◆ WORK ORDER ◆
Please transcribe exactly the lines from the one containing "parent = widget->parent;" through the end of the records below, both included, and nothing else.

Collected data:
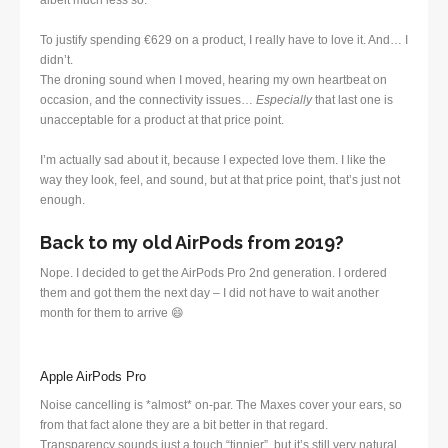
albeit much less so.
To justify spending €629 on a product, I really have to love it. And… I
didn’t.
The droning sound when I moved, hearing my own heartbeat on
occasion, and the connectivity issues…
Especially
that last one is
unacceptable for a product at that price point.
I’m actually sad about it, because I expected love them. I like the
way they look, feel, and sound, but at that price point, that’s just not
enough.
Back to my old AirPods from 2019?
Nope. I decided to get the AirPods Pro 2nd generation. I ordered
them and got them the next day – I did not have to wait another
month for them to arrive 😄
Apple AirPods Pro
Noise cancelling is *almost* on-par. The Maxes cover your ears, so
from that fact alone they are a bit better in that regard.
Transparency sounds just a touch “tinnier”, but it’s still very natural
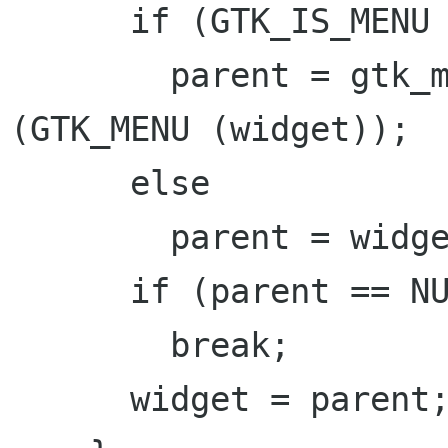
      if (GTK_IS_MENU (widget))

        parent = gtk_menu_get_attach_widget 
(GTK_MENU (widget));

      else

        parent = widget->parent;

      if (parent == NULL)

        break;

      widget = parent;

◆ PROBLEM SOLUTION ◆
        parent = widget->parent;

      if (parent == NULL)

        break;

      widget = parent;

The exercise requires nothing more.